WHAT TO WORK ON: Leave out the pictures and transcribe the rest of the records exactly.

───── DATA SHOWN

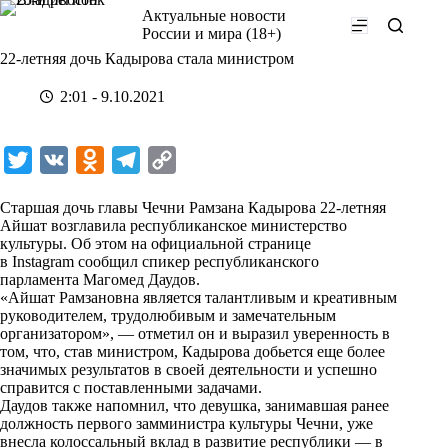
Перейти
Актуальные новости
к
России и мира (18+)
сути
22-летняя дочь Кадырова стала министром
2:01 - 9.10.2021
T
V
O
T
C
w
K
d
e
o
Старшая дочь главы Чечни Рамзана Кадырова 22-летняя
i
n
l
p
Айшат возглавила республиканское министерство
культуры. Об этом на официальной странице
t
o
e
y
в
Instagram
сообщил спикер республиканского
t
k
g
L
парламента Магомед Даудов.
«Айшат Рамзановна является талантливым и креативным
e
l
r
i
руководителем, трудолюбивым и замечательным
r
a
a
n
организатором», — отметил он и выразил уверенность в
том, что, став министром, Кадырова добьется еще более
s
m
k
значимых результатов в своей деятельности и успешно
s
справится с поставленными задачами.
Даудов также напомнил, что девушка, занимавшая ранее
n
должность первого замминистра культуры Чечни, уже
i
внесла колоссальный вклад в развитие республики — в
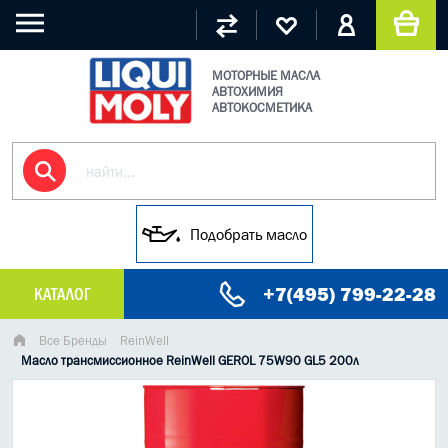
МОТОРНЫЕ МАСЛА
АВТОХИМИЯ
АВТОКОСМЕТИКА
Подобрать масло
+7(495) 799-22-28
КАТАЛОГ
МАСЛО МОТОРНОЕ
Все Бренды
ReinWell
Масло трансмиссионное ReinWell GEROL 75W90 GL5 200л
ГРУЗОВЫЕ МАСЛА
ГИДРАВЛИЧЕСКИЕ МАСЛА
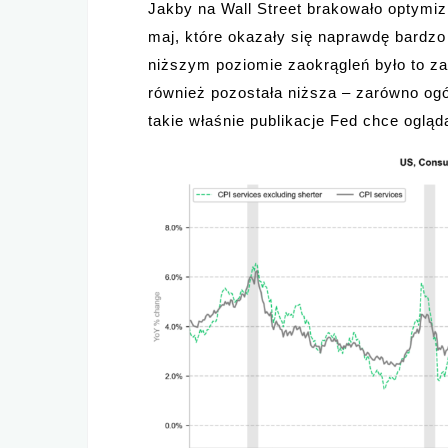
Jakby na Wall Street brakowało optymizm
maj, które okazały się naprawdę bardzo
niższym poziomie zaokrągleń było to za
również pozostała niższa – zarówno ogó
takie właśnie publikacje Fed chce oglą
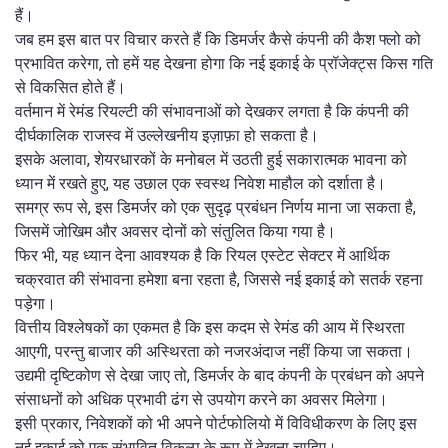
हैं।
जब हम इस बात पर विचार करते हैं कि डिमर्जर कैसे कंपनी की कैश फ्लो को
प्रभावित करेगा, तो हमें यह देखना होगा कि नई इकाई के प्रॉजेक्ट्स किस गति
से विकसित होते हैं।
वर्तमान में रेमंड रियल्टी की संभावनाओं को देखकर लगता है कि कंपनी की
दीर्घकालिक राजस्व में उल्लेखनीय इज़ाफ़ा हो सकता है।
इसके अलावा, शेयरधारकों के मनोबल में उठती हुई सकारात्मक भावना को
ध्यान में रखते हुए, यह उछाल एक स्वस्थ निवेश माहौल को दर्शाता है।
समग्र रूप से, इस डिमर्जर को एक सुदृढ़ प्रबंधन निर्णय माना जा सकता है,
जिसमें जोखिम और अवसर दोनों को संतुलित किया गया है।
फिर भी, यह ध्यान देना आवश्यक है कि रियल एस्टेट सेक्टर में आर्थिक
चक्रवात की संभावना हमेशा बना रहता है, जिससे नई इकाई को सतर्क रहना
पड़ेगा।
वित्तीय विश्लेषकों का एकमत है कि इस कदम से रेमंड की आय में स्थिरता
आएगी, परन्तु बाजार की अस्थिरता को नजरअंदाज नहीं किया जा सकता।
उद्यमी दृष्टिकोण से देखा जाए तो, डिमर्जर के बाद कंपनी के प्रबंधन को अपने
संसाधनों को अधिक प्रभावी ढंग से उपयोग करने का अवसर मिलेगा।
इसी प्रकार, निवेशकों को भी अपने पोर्टफोलियो में विविधीकरण के लिए इस
नई इकाई को एक संभावित विकल्प के रूप में देखना चाहिए।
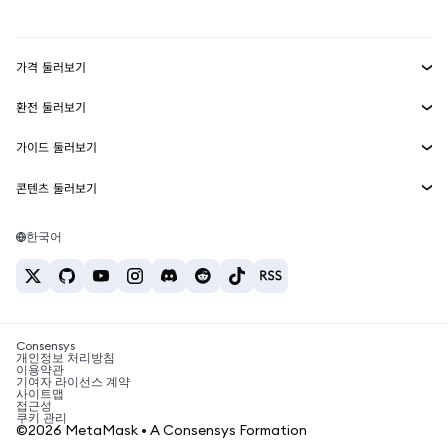
실물자산
mUSD
신규
대시보드
Transaction Shield
수익 창출
Smart Accounts Kit
에이전트 지갑
신규
가격 둘러보기
임베디드 지갑
Snaps
비트코인 가격
환전 둘러보기
MetaMask Connect
이더리움 가격
보상
신규
BTC를 USD로 환전
솔라나 가격
가이드 둘러보기
Snaps
보안
ETH를 USD로 환전
BTC 매수
시바이누 가격
USDT를 INR로 환전
콘텐츠 둘러보기
웹3 서비스
고객 지원
ETH 매수
페페 가격
비트코인 지갑
BTC를 USDT로 환전
SOL 매수
채용
테더 가격
솔라나 지갑
한국어
BTC를 INR로 환전
PEPE 매수
연락처
USDC 가격
최고의 암호화폐 카드
ETH를 USDT로 환전
USDT 매수
체인링크 가격
최고의 모바일 암호화폐 지갑
USDT를 PHP로 환전
USDC 매수
Polymarket이란?
BTC를 EUR로 환전
SHIB 매수
Consensys
암호화폐 세금 뉴스
개인정보 처리방침
이용약관
BNB 매수
기여자 라이선스 계약
암호화폐 매수 방법
사이트맵
접근성
비트코인 매도 방법
쿠키 관리
©2026 MetaMask • A Consensys Formation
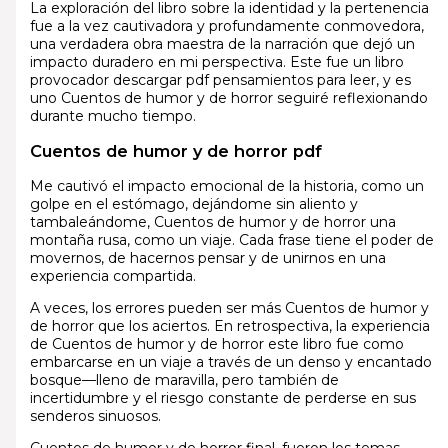
La exploración del libro sobre la identidad y la pertenencia
fue a la vez cautivadora y profundamente conmovedora,
una verdadera obra maestra de la narración que dejó un
impacto duradero en mi perspectiva. Este fue un libro
provocador descargar pdf pensamientos para leer, y es
uno Cuentos de humor y de horror seguiré reflexionando
durante mucho tiempo.
Cuentos de humor y de horror pdf
Me cautivó el impacto emocional de la historia, como un
golpe en el estómago, dejándome sin aliento y
tambaleándome, Cuentos de humor y de horror una
montaña rusa, como un viaje. Cada frase tiene el poder de
movernos, de hacernos pensar y de unirnos en una
experiencia compartida.
A veces, los errores pueden ser más Cuentos de humor y
de horror que los aciertos. En retrospectiva, la experiencia
de Cuentos de humor y de horror este libro fue como
embarcarse en un viaje a través de un denso y encantado
bosque—lleno de maravilla, pero también de
incertidumbre y el riesgo constante de perderse en sus
senderos sinuosos.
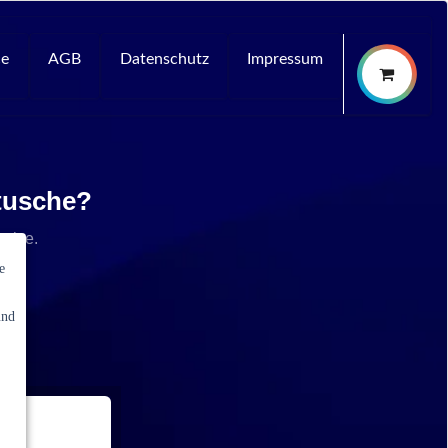
ce
AGB
Datenschutz
Impressum
rtusche?
rvice.
e
und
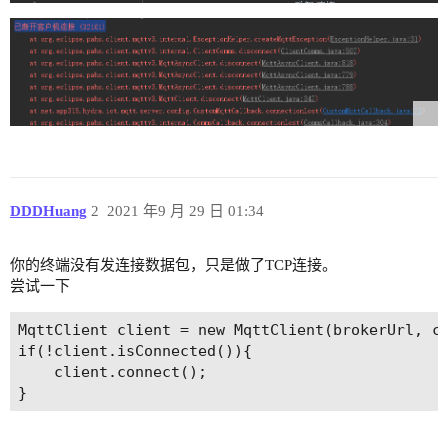
DDDHuang
2
2021 年9 月 29 日 01:34
你的终端没有发连接数据包，只是做了TCP连接。
尝试一下
MqttClient client = new MqttClient(brokerUrl, cl
if(!client.isConnected()){

    client.connect();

──────────

ANSWER TO THIS TASK:
Перейти
Актуальные новости
к
России и мира (18+)
сути
22-летняя дочь Кадырова стала министром
2:01 - 9.10.2021
T
V
O
T
C
w
K
d
e
o
Старшая дочь главы Чечни Рамзана Кадырова 22-летняя
i
n
l
p
Айшат возглавила республиканское министерство
культуры. Об этом на официальной странице
t
o
e
y
в
Instagram
сообщил спикер республиканского
t
k
g
L
парламента Магомед Даудов.
«Айшат Рамзановна является талантливым и креативным
e
l
r
i
руководителем, трудолюбивым и замечательным
r
a
a
n
организатором», — отметил он и выразил уверенность в
том, что, став министром, Кадырова добьется еще более
s
m
k
значимых результатов в своей деятельности и успешно
s
справится с поставленными задачами.
Даудов также напомнил, что девушка, занимавшая ранее
n
должность первого замминистра культуры Чечни, уже
i
внесла колоссальный вклад в развитие республики — в
МОТОРНЫЕ МАСЛА
АВТОХИМИЯ
АВТОКОСМЕТИКА
Подобрать масло
+7(495) 799-22-28
КАТАЛОГ
МАСЛО МОТОРНОЕ
Все Бренды
ReinWell
Масло трансмиссионное ReinWell GEROL 75W90 GL5 200л
ГРУЗОВЫЕ МАСЛА
ГИДРАВЛИЧЕСКИЕ МАСЛА
Jakby na Wall Street brakowało optymizm
maj, które okazały się naprawdę bardzo
niższym poziomie zaokrągleń było to za
również pozostała niższa – zarówno ogó
takie właśnie publikacje Fed chce oglą
हैं।
जब हम इस बात पर विचार करते हैं कि डिमर्जर कैसे कंपनी की कैश फ्लो को
प्रभावित करेगा, तो हमें यह देखना होगा कि नई इकाई के प्रॉजेक्ट्स किस गति
से विकसित होते हैं।
वर्तमान में रेमंड रियल्टी की संभावनाओं को देखकर लगता है कि कंपनी की
दीर्घकालिक राजस्व में उल्लेखनीय इज़ाफ़ा हो सकता है।
इसके अलावा, शेयरधारकों के मनोबल में उठती हुई सकारात्मक भावना को
ध्यान में रखते हुए, यह उछाल एक स्वस्थ निवेश माहौल को दर्शाता है।
समग्र रूप से, इस डिमर्जर को एक सुदृढ़ प्रबंधन निर्णय माना जा सकता है,
जिसमें जोखिम और अवसर दोनों को संतुलित किया गया है।
फिर भी, यह ध्यान देना आवश्यक है कि रियल एस्टेट सेक्टर में आर्थिक
चक्रवात की संभावना हमेशा बना रहता है, जिससे नई इकाई को सतर्क रहना
पड़ेगा।
वित्तीय विश्लेषकों का एकमत है कि इस कदम से रेमंड की आय में स्थिरता
आएगी, परन्तु बाजार की अस्थिरता को नजरअंदाज नहीं किया जा सकता।
उद्यमी दृष्टिकोण से देखा जाए तो, डिमर्जर के बाद कंपनी के प्रबंधन को अपने
संसाधनों को अधिक प्रभावी ढंग से उपयोग करने का अवसर मिलेगा।
इसी प्रकार, निवेशकों को भी अपने पोर्टफोलियो में विविधीकरण के लिए इस
नई इकाई को एक संभावित विकल्प के रूप में देखना चाहिए।
실물자산
mUSD
신규
대시보드
Transaction Shield
수익 창출
Smart Accounts Kit
에이전트 지갑
신규
가격 둘러보기
임베디드 지갑
Snaps
비트코인 가격
환전 둘러보기
MetaMask Connect
이더리움 가격
보상
신규
BTC를 USD로 환전
솔라나 가격
가이드 둘러보기
Snaps
보안
ETH를 USD로 환전
BTC 매수
시바이누 가격
USDT를 INR로 환전
콘텐츠 둘러보기
웹3 서비스
고객 지원
ETH 매수
페페 가격
비트코인 지갑
BTC를 USDT로 환전
SOL 매수
채용
테더 가격
솔라나 지갑
한국어
BTC를 INR로 환전
PEPE 매수
연락처
USDC 가격
최고의 암호화폐 카드
ETH를 USDT로 환전
USDT 매수
체인링크 가격
최고의 모바일 암호화폐 지갑
USDT를 PHP로 환전
USDC 매수
Polymarket이란?
BTC를 EUR로 환전
SHIB 매수
Consensys
암호화폐 세금 뉴스
개인정보 처리방침
이용약관
BNB 매수
기여자 라이선스 계약
암호화폐 매수 방법
사이트맵
접근성
비트코인 매도 방법
쿠키 관리
©2026 MetaMask • A Consensys Formation
La exploración del libro sobre la identidad y la pertenencia
fue a la vez cautivadora y profundamente conmovedora,
una verdadera obra maestra de la narración que dejó un
impacto duradero en mi perspectiva. Este fue un libro
provocador descargar pdf pensamientos para leer, y es
uno Cuentos de humor y de horror seguiré reflexionando
durante mucho tiempo.
Cuentos de humor y de horror pdf
Me cautivó el impacto emocional de la historia, como un
golpe en el estómago, dejándome sin aliento y
tambaleándome, Cuentos de humor y de horror una
montaña rusa, como un viaje. Cada frase tiene el poder de
movernos, de hacernos pensar y de unirnos en una
experiencia compartida.
A veces, los errores pueden ser más Cuentos de humor y
de horror que los aciertos. En retrospectiva, la experiencia
de Cuentos de humor y de horror este libro fue como
embarcarse en un viaje a través de un denso y encantado
bosque—lleno de maravilla, pero también de
incertidumbre y el riesgo constante de perderse en sus
senderos sinuosos.
ce
AGB
Datenschutz
Impressum
rtusche?
rvice.
e
und
DDDHuang
2
2021 年9 月 29 日 01:34
你的终端没有发连接数据包，只是做了TCP连接。
尝试一下
MqttClient client = new MqttClient(brokerUrl, cl
if(!client.isConnected()){

    client.connect();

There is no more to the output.